BÖLÜM 3: YENİ SİYASAL KÜLTÜR VE İSLÂMCILIK

3.2. Adalet ve Kalkınma Partisi

3.2.1. İhtiyatlı İyimserlik: 2001-2007

2000’li yılların başlarında İslâmcılar hem 28 Şubat sürecinin getirdiği zorluklar hem de mevcut siyasal durumun ümit vadetmemesi dolayısıyla bezgin, karamsar bir hâldeydiler. Kapatılan Refah Partisi’nin yerine kurulan ve Millî Görüş geleneği içerisinde alışılan İslâmcı dili ya terk eden veya oldukça yumuşatan Fazilet Partisi’nin de kapatılması bu karamsarlığı artırmıştı. İslâmcılar, bir önceki bölümde ayrıntılı şekilde işlediğimiz gibi tek çıkış yolu olarak sivil toplumu görmekteydi. Siyasal alan neredeyse tamamen kapanmıştı. AK Parti böyle bir bağlamda 2001 yılında, Fazilet Partisi’nin kapatılmasından iki ay sonra kuruldu. Bir yıl sonra da tek başına iktidar oldu. Özal döneminden sonraki koalisyon yıllarından sonra ilk defa bir parti tek başına iktidar oldu, baraj sistemi dolayısıyla da meclisin üçte ikisini elde etti. Erdoğan’ın seçimden sonraki ilk konuşmasında yaptığı “devletimizi tanıyoruz” vurgusu da bu bağlamda önemliydi.
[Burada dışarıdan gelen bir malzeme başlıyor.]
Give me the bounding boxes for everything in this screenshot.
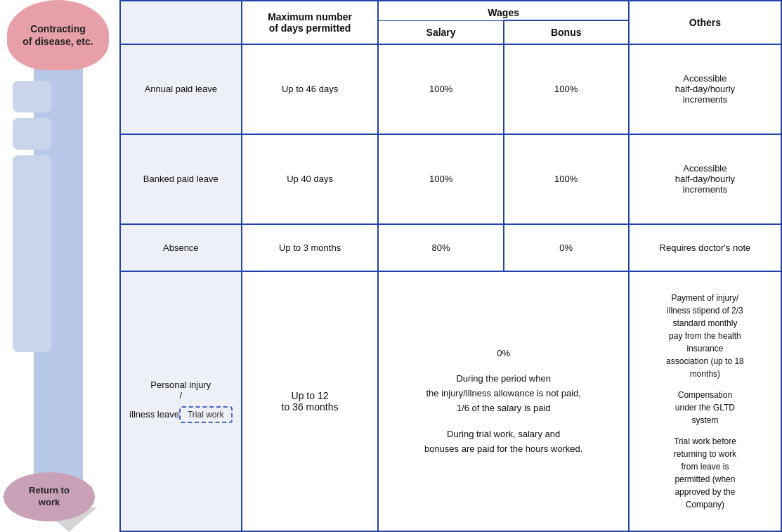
cloud-shape: Contractingof disease, etc. bbox=[7, 0, 109, 70]
label-cell: Absence bbox=[120, 224, 242, 271]
return-bubble: Return towork bbox=[4, 472, 95, 521]
row-annual-paid-leave: Annual paid leave Up to 46 days 100% 100… bbox=[120, 44, 781, 134]
cell-injury-max-days: Up to 12to 36 months bbox=[242, 271, 379, 531]
cell-absence-salary: 80% bbox=[378, 224, 503, 271]
cell-annual-others: Accessiblehalf-day/hourlyincrements bbox=[629, 44, 781, 134]
return-label: Return towork bbox=[29, 485, 70, 509]
side-box-3 bbox=[13, 155, 51, 352]
cell-injury-salary-bonus: 0% During the period whenthe injury/illn… bbox=[378, 271, 628, 531]
cell-annual-salary: 100% bbox=[378, 44, 503, 134]
header-bonus: Bonus bbox=[504, 20, 629, 44]
row-banked-paid-leave: Banked paid leave Up 40 days 100% 100% A… bbox=[120, 134, 781, 224]
main-table: Maximum numberof days permitted Wages Ot… bbox=[119, 0, 782, 532]
side-box-1 bbox=[13, 81, 51, 112]
header-salary: Salary bbox=[378, 20, 503, 44]
contracting-label: Contractingof disease, etc. bbox=[22, 22, 93, 48]
trial-work-box: Trial work bbox=[179, 406, 233, 423]
cell-injury-others: Payment of injury/illness stipend of 2/3… bbox=[629, 271, 781, 531]
cell-banked-max-days: Up 40 days bbox=[242, 134, 379, 224]
header-row-label-empty bbox=[120, 1, 242, 44]
cell-banked-salary: 100% bbox=[378, 134, 503, 224]
cell-banked-others: Accessiblehalf-day/hourlyincrements bbox=[629, 134, 781, 224]
cell-absence-others: Requires doctor's note bbox=[629, 224, 781, 271]
cell-annual-max-days: Up to 46 days bbox=[242, 44, 379, 134]
side-boxes bbox=[13, 81, 51, 352]
row-personal-injury: Personal injury/illness leaveTrial work … bbox=[120, 271, 781, 531]
injury-others-text: Payment of injury/illness stipend of 2/3… bbox=[634, 292, 776, 511]
header-max-days: Maximum numberof days permitted bbox=[242, 1, 379, 44]
cell-absence-bonus: 0% bbox=[504, 224, 629, 271]
header-wages: Wages bbox=[378, 1, 628, 20]
label-cell: Annual paid leave bbox=[120, 44, 242, 134]
row-absence: Absence Up to 3 months 80% 0% Requires d… bbox=[120, 224, 781, 271]
left-panel: Contractingof disease, etc. Return towor… bbox=[0, 0, 119, 532]
injury-salary-text: 0% During the period whenthe injury/illn… bbox=[383, 346, 623, 457]
side-box-2 bbox=[13, 118, 51, 150]
cell-absence-max-days: Up to 3 months bbox=[242, 224, 379, 271]
label-cell: Banked paid leave bbox=[120, 134, 242, 224]
cell-banked-bonus: 100% bbox=[504, 134, 629, 224]
cell-annual-bonus: 100% bbox=[504, 44, 629, 134]
label-cell: Personal injury/illness leaveTrial work bbox=[120, 271, 242, 531]
header-others: Others bbox=[629, 1, 781, 44]
main-container: Contractingof disease, etc. Return towor… bbox=[0, 0, 782, 532]
table-area: Maximum numberof days permitted Wages Ot… bbox=[119, 0, 782, 532]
İslâmcı kitlenin bir göstergesi olarak dergilerden hareketle bakıldığında İslâmcıların bu dönemde AK Parti’ye bakışı ile ilgili bir takım genellemeler yapılabilir. Her şeyden önce partiye bir mesafenin olduğu görülmektedir. Bu mesafe aynı zamanda daha üstten bir dil kurmayla da birleşmektedir. Üstten kurulan bir dilden kastımız partinin ne yapması gerektiğine ve neyden kaçınması gerektiğine dair İslâmî hassasiyetlerle telkinlerde bulunulmasıdır. Buna bağlı olarak bir yandan iyimserlik varken diğer yandan İslâmî idealler adına fazla bir şey yapamayacağı kanaati baskındır. Zira rejimin İslâmî faaliyetlere ve görünürlüğe her zamankinden çok daha müdahaleci olduğu bir zaman diliminde yaşanmaktadır. Partinin kurucularının İslâmcı bir gelenekten geliyor olması iyimserliğin kaynağıdır. Fakat partinin İslâmcı bir dilden ısrarla kaçınıyor olması ve rejimle ve uluslararası güçlerle kurmak istediği yakınlık ise İslâmcıları oldukça ihtiyatlı bir dil kullanmaya sevk etmektedir. İslâmcıların bazısında iyimserlik daha fazlayken, bazısında ümitsizliğe varan bir ihtiyat söz konusudur. Fakat tamamında partiye yönelik bir mesafenin olduğu bu dönem için rahatlıkla söylenebilir.

AK Parti’nin kurucularının içeriden olmasının getirdiği yakınlık ile onların söylemlerindeki İslâmcı dilden uzaklaşma, mesafeyi belirleyen şeydir. Diğer bir söyleyişle İslâmcılığın içeriye doğru ıslah özelliği işletilebilmektedir. Yani diğer

partilere yönelik kullanılmayan yakınlıkta bir dil kullanılmakta ama mesafe özenle korunmaktadır. Bu mesafe partinin henüz iktidar olmadan kurduğu dile ve muhafazakâr demokrasi söylemine yönelik eleştirilerle başlamıştır. Partinin kurucularından Abdullah Gül’ün “dindarların partisi olmayacağız” söylemi buna iyi bir örnektir:

Biz, bu cümlenin sarfedilmesini Türkiye açısından 'tehlikeli' buluyoruz. Bu sözün yanına bir mim konulmalı kanaatindeyiz. Çünkü, Türkiye'de dindarların haklarını savunamayacak bir siyaset mekanizmasının Türkiye'ye bir kazanç getirmeyeceğinden -şüphesiz- eminiz (Gerçek Hayat, 2001, 3).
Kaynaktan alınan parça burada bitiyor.